Snider recently spoke with S&P Global Market Intelligence about the growing interest in ESG investing in the U.S., whether concerns about data in the space are warranted and what needs to take place to resolve the lingering doubts about sustainable investing.
The following is a transcript of that conversation edited for length and clarity.
Anna Snider, head of due diligence for the chief investment office of Merrill and Bank of America Private Bank
S&P Global Market Intelligence: With nearly $12 trillion in U.S. assets tied to ESG criteria, a growing portion of the investment community has been buying into sustainable investing. What is driving ESG to the forefront of investors' minds?
Anna Snider: There's a number of things all happening at once. With social media, globalization and just interconnectivity in general, people are becoming more aware of broader issues, broader risks and how those translate to individual companies or issuers and, therefore, to the investments they make.
There's just a confluence of things that are interconnected, some [of which] are growing out of how the world is moving forward from a transformation in technology standpoint. This is not a trend of the moment, but a structural change in how people are starting to see their investments.
How are retail and institutional investors integrating ESG criteria into their investment strategies and portfolios?

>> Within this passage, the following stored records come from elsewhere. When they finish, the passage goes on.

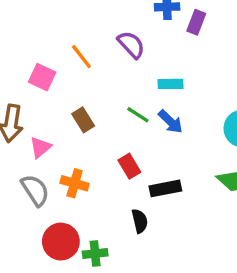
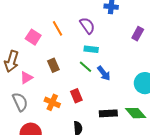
purple rectangle: (196, 22) -> (138, 34), moved
cyan rectangle: (171, 84) -> (91, 49), moved
orange cross: (75, 183) -> (52, 102), moved
black rectangle: (165, 188) -> (108, 113), moved

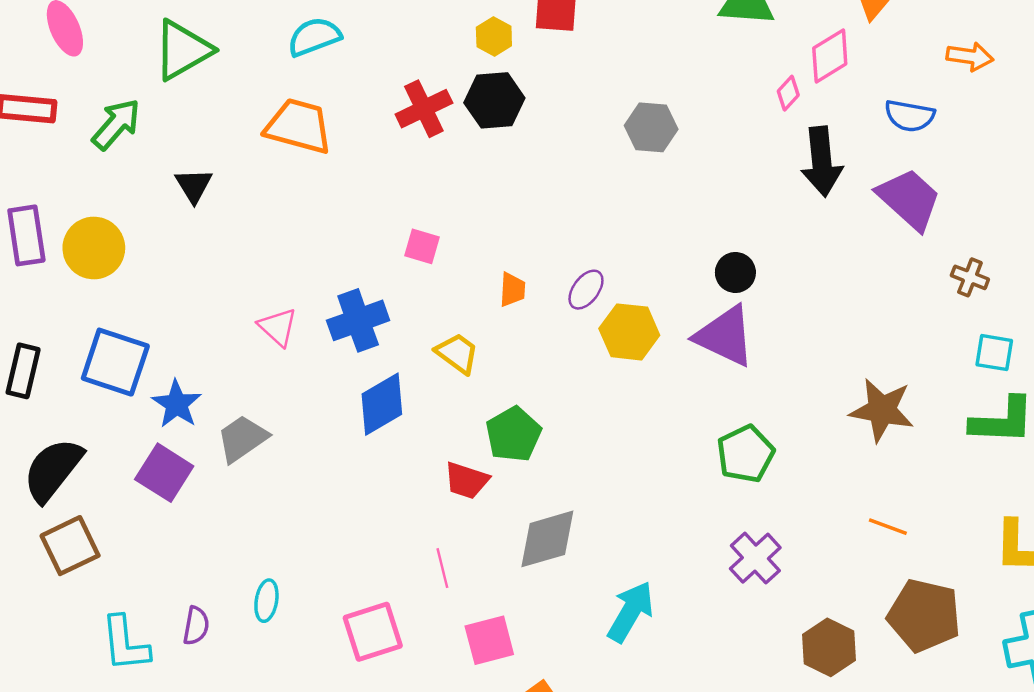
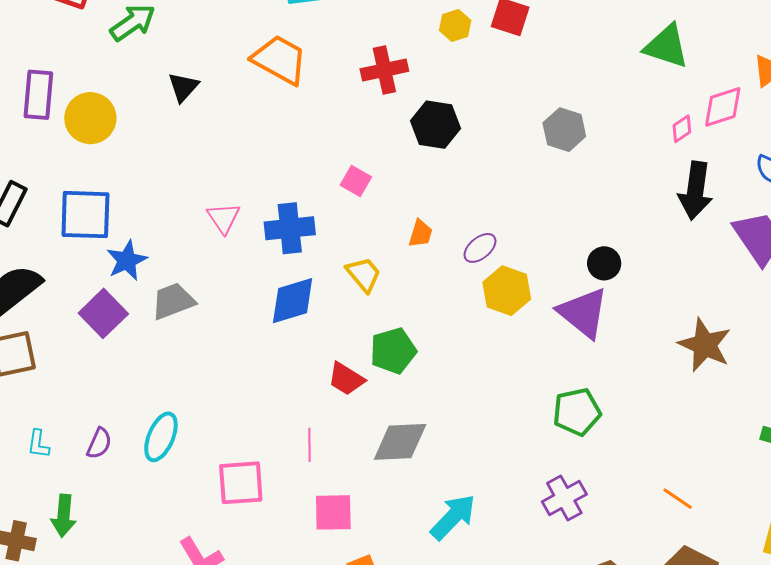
black hexagon: (494, 100) -> (436, 125), moved
blue square: (115, 362) -> (85, 215), turned -30
brown star: (882, 410) -> (705, 345), moved
cyan ellipse: (266, 601) -> (161, 437), size x1.4
cyan L-shape: (125, 644) -> (38, 444), size x0.6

It's evolved from, very simply, where don't I want to put my capital to there are maybe places where I don't want to have exposure to. But really the tilt is: Where do I want to put my capital? What types of companies? What types of issue areas am I interested in focusing my capital on? The trend is toward a best company, best issuer, best practice type of inclusionary investment approach.
Many investors are grappling with the discrepancies between how different data and research providers rate individual companies on an ESG basis. Does the SEC need to step into this conversation to establish a uniform reporting framework? How does Merrill work through the plethora of data available in this space?
I don't know if regulation is going to make everything fall in line.
Having lots of different data and lots of different opinions on things actually creates a more rich market. On any given day, all the sell-side shops in the world can have a different view on a company's stock, and we're all really comfortable with that. We take that and determine which one fits our own investment thesis.
The market will determine what is good and bad data. It will determine what's material in terms of environmental, social and governance risks. But I don't necessarily think that regulation is going to solve for all of that.
While there has been continued interest in the ESG market, a sizable portion of the investment community remains skeptical about the idea of sustainable investing. What do you think are some of the biggest hurdles that have prevented certain investors from using ESG strategies and products?
The hurdles haven't changed in the six years that I've been doing this.
Even for clients and investors who really want to explore or invest this way, there's still a lot of hesitation when it comes to actually allocating money because [they are] unsure about the risk-and-return profile.
[Even with] examples, case studies and white paper after white paper saying, "No, a lot of these strategies are right down the middle; in fact, many of them have really attractive risk-mitigation properties and some even have alpha properties to them," people still behaviorally have this belief that you cannot invest in a way that would make you feel good and actually get the same type of returns.
How do you solve that?
It just requires a constant stream of evidence to the contrary for people to really believe it.
The best way to do that is to take an ESG strategy that you've done some work on, you feel really comfortable with how they invest and put it in your portfolio to see how it does. That's really how we see people getting comfortable with it. It's just a huge amount of learning and training that has to happen for those hurdles to unlock, so we're really committed to education, both for our advisers and our clients.